Morgan Stanley and UBS fined over firms’ expanding reporting errors

With compliance risk and expenses rising ever higher across wealth management, two of the largest firms settled cases alleging they made thousands of reporting and recordkeeping errors.

Morgan Stanley and UBS Financial Services agreed to pay a combined $575,000 in fines under respective settlements on April 25 and April 27 after FINRA investigators alleged Morgan Stanley deleted 28,109 expiring option positions from one mandatory industry tracker and UBS failed to timely report 3,850 transactions to another. The regulator had ordered smaller fines a few years earlier in both cases after accusing the firms of fewer snafus with the same systems.

The cases come as wealth management’s “compliance landscape has never been so fraught with potential risk,” according to industry vendor ComplySci’s 2022 CCO Playbook. Indeed, FINRA nearly doubled the amount of restitution it meted out to harmed clients and boosted enforcement fines in 2021. Rivals to Morgan Stanley and UBS such as Wells Fargo and Citigroup have also paid significant fines resolving other recent recordkeeping-related cases.

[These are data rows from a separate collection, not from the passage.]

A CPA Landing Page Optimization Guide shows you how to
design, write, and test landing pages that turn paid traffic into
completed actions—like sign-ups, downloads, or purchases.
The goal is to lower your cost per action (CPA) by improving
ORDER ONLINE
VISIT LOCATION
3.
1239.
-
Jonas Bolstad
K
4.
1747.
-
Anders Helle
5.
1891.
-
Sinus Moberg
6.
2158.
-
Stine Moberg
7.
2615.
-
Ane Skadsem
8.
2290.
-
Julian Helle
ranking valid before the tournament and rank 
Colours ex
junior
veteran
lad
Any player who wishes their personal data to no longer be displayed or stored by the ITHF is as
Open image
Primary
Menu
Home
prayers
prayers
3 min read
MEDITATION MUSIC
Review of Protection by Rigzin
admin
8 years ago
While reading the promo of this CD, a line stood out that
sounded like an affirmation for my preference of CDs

Such “increasing liability” creates “a sense of dread” across the industry about compliance, whether in terms of new obligations like cybersecurity requirements or differing approaches by regulators under the Biden administration, ComplySci CEO Amy Kadomatsu said.

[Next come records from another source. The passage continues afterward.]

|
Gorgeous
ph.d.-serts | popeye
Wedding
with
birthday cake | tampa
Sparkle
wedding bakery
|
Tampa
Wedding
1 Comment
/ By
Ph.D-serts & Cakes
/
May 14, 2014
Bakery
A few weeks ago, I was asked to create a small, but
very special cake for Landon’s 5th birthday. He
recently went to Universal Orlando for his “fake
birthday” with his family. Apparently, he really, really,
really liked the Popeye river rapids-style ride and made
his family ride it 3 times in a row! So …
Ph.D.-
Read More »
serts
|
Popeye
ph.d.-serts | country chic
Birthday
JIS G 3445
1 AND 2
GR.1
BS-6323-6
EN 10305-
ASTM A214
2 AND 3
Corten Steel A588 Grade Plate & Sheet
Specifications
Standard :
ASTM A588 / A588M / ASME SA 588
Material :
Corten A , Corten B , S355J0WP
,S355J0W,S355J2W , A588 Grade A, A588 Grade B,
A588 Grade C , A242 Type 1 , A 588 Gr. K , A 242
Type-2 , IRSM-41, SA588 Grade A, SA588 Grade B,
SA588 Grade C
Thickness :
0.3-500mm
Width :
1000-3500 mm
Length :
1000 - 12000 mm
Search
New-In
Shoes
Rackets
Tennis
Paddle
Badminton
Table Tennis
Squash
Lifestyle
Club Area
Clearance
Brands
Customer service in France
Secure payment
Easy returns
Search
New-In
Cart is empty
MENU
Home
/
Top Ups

“We used to be in this era of disclosure. We are now in the era of verification,” she said. The “verification on top of disclosure” is adding “another level of scrutiny forcing compliance officers to really think about how they embrace technology in new ways,” Kadomatsu said.

Ironically, the implementation of Morgan Stanley’s new procedures for complying with the Large Options Positions Reporting system in April 2018 resulted in the firm improperly deleting the tens of thousands of expiring over-the-counter positions from its filings until January 2021, according to FINRA’s letter of acceptance, waiver and consent. In fact, the Options Clearing Corporation has the task of purging the expired options from the system, the document states. In June 2016, Morgan Stanley had agreed to pay $80,000 after FINRA’s investigation found it had removed 21,374 positions from the very same database over a five-year span.

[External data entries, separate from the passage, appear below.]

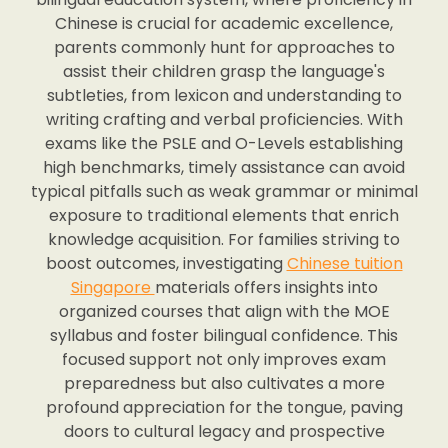
Chinese is crucial for academic excellence,
parents commonly hunt for approaches to
assist their children grasp the language's
subtleties, from lexicon and understanding to
writing crafting and verbal proficiencies. With
exams like the PSLE and O-Levels establishing
high benchmarks, timely assistance can avoid
typical pitfalls such as weak grammar or minimal
exposure to traditional elements that enrich
knowledge acquisition. For families striving to
boost outcomes, investigating
Chinese tuition
Singapore
materials offers insights into
organized courses that align with the MOE
syllabus and foster bilingual confidence. This
focused support not only improves exam
preparedness but also cultivates a more
profound appreciation for the tongue, paving
doors to cultural legacy and prospective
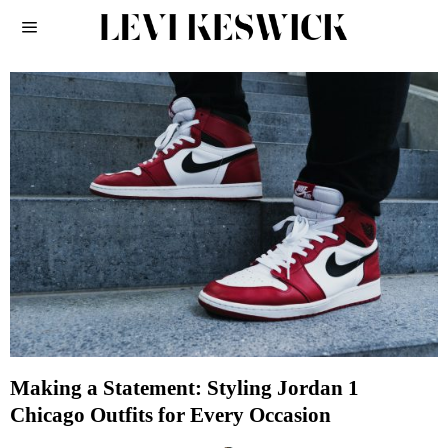
Making a Statement: Styling Jordan 1
Chicago Outfits for Every Occasion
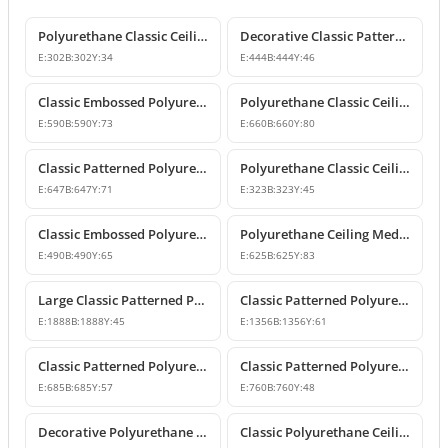
Polyurethane Classic Ceiling Medallion Models
Decorative Classic Patterned Polyurethane Ceiling Medallion
E:
302
B:
302
Y:
34
E:
444
B:
444
Y:
46
Classic Embossed Polyurethane Ceiling Medallion
Polyurethane Classic Ceiling Medallion Designs
E:
590
B:
590
Y:
73
E:
660
B:
660
Y:
80
Classic Patterned Polyurethane Ceiling Medallion and Chandelier Rose
Polyurethane Classic Ceiling Medallion Model
E:
647
B:
647
Y:
71
E:
323
B:
323
Y:
45
Classic Embossed Polyurethane Ceiling Medallion Design
Polyurethane Ceiling Medallion Models & Decorative Designs
E:
490
B:
490
Y:
65
E:
625
B:
625
Y:
83
Large Classic Patterned Polyurethane Ceiling Medallion
Classic Patterned Polyurethane Ceiling Medallion & Decorative Element
E:
1888
B:
1888
Y:
45
E:
1356
B:
1356
Y:
61
Classic Patterned Polyurethane Ceiling Medallion
Classic Patterned Polyurethane Ceiling Medallion
E:
685
B:
685
Y:
57
E:
760
B:
760
Y:
48
Decorative Polyurethane Ceiling Medallion with Classic Motifs
Classic Polyurethane Ceiling Medallion Model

The regulator uses that system “to surveil for potentially manipulative behavior, including attempts to corner the market in the underlying equity, leverage an option position to affect the price, or move the underlying equity to change the value of a large option position,” according to the document. “The accuracy of [large options] reporting is essential to FINRA’s surveillance. It is particularly important with respect to the OTC options market because there is no independent source of data for regulators to review OTC options.”

Representatives for Morgan Stanley didn’t respond to an email seeking comment on the case. Without admitting or denying the allegations, the company accepted a censure and a fine of $225,000.

At UBS, the regulator’s investigation stemmed from violations of the rules about reporting corporate debt securities, agency debt securities and securitized products to the Trade Reporting and Compliance Engine between July 2018 and September 2021, according to FINRA’s separate letter of acceptance, waiver and consent with the other firm. FINRA member firms must enter most eligible transactions into the system no later than 15 minutes after execution. The firm’s late filings consisted of 340 transactions of at least $5 million or above in corporate debt securities, 424 trades of that size or larger in agency debt securities, 1,256 other agency debt transactions and 1,830 trades of securitized products, according to FINRA.

Manual handling of the orders by traders and sales employees, as well as late entries or corrections to the reports by other staff members, caused the firm’s violations, investigators say. Under earlier similar settlements from April 2017 and October 2018, UBS paid a combined $82,500 to settle FINRA’s case alleging that the firm ran afoul of TRACE reporting requirements for 282 eligible transactions in 2016.     

“Late trade reporting to TRACE impedes real-time, public dissemination of transaction and pricing data,” according to the most recent settlement order. “Untimely reporting of disseminated trades directly affects investors and other market participants by depriving them of information necessary to make trading and valuation decisions. Late reporting of large block transactions, which are transactions with an entered volume of $5,000,000 face value or more for a single trade report, has the potential to cause greater impact to market pricing and activity than individual transactions of smaller volume.”

Without admitting or denying the allegations, UBS agreed to be censured and fined $350,000.

UBS “is pleased to have resolved this matter,” spokesman Huw Williams said in an email.